→ Work instructions
Among the lines below, how many carry the string "creación"? Reply with a number and nothing else.

→ Records for the task
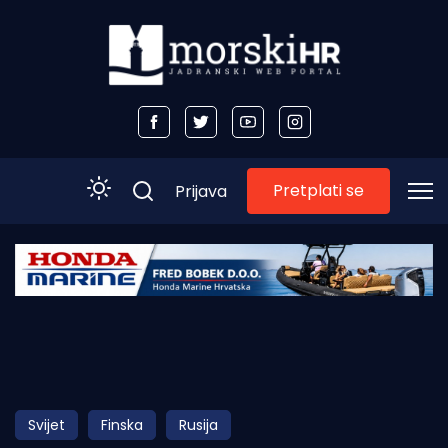
Pretplati se
Prijava
Početna
Morski plus
Morski TV
Obala
Svijet
Finska
Rusija
Otoci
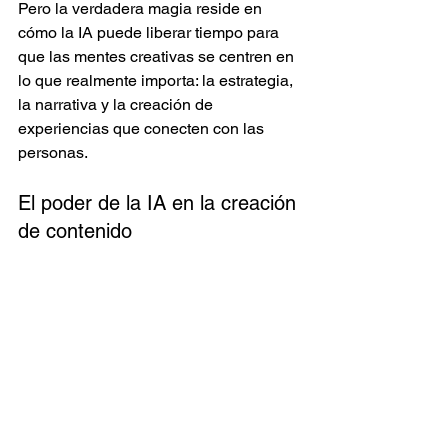
Pero la verdadera magia reside en 
cómo la IA puede liberar tiempo para 
que las mentes creativas se centren en 
lo que realmente importa: la estrategia, 
la narrativa y la creación de 
experiencias que conecten con las 
personas.
El poder de la IA en la creación 
de contenido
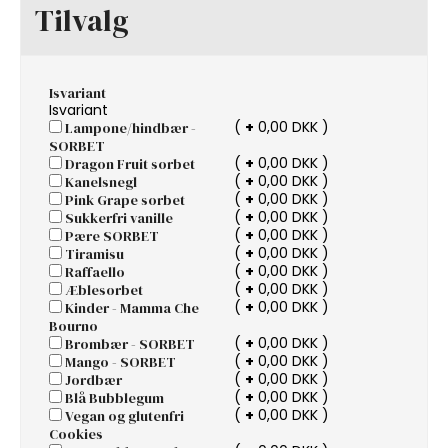
Tilvalg
Isvariant
Isvariant
(
+
0,00 DKK )
Lampone/hindbær -
SORBET
(
+
0,00 DKK )
Dragon Fruit sorbet
(
+
0,00 DKK )
Kanelsnegl
(
+
0,00 DKK )
Pink Grape sorbet
(
+
0,00 DKK )
Sukkerfri vanille
(
+
0,00 DKK )
Pære SORBET
(
+
0,00 DKK )
Tiramisu
(
+
0,00 DKK )
Raffaello
(
+
0,00 DKK )
Æblesorbet
(
+
0,00 DKK )
Kinder - Mamma Che
Bourno
(
+
0,00 DKK )
Brombær - SORBET
(
+
0,00 DKK )
Mango - SORBET
(
+
0,00 DKK )
Jordbær
(
+
0,00 DKK )
Blå Bubblegum
(
+
0,00 DKK )
Vegan og glutenfri
Cookies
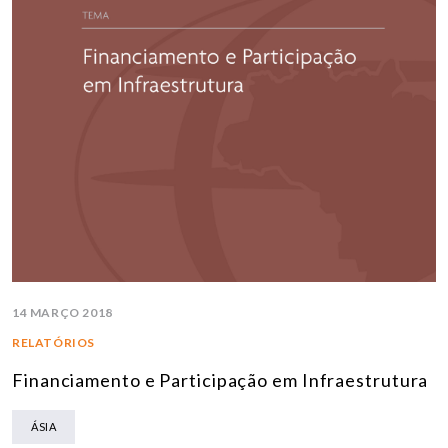
14 MARÇO 2018
RELATÓRIOS
Financiamento e Participação em Infraestrutura
ÁSIA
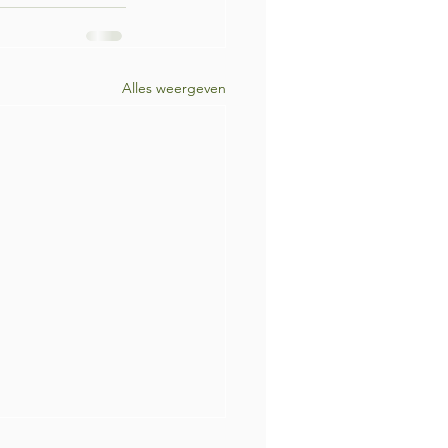
Alles weergeven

→ Expected answer
2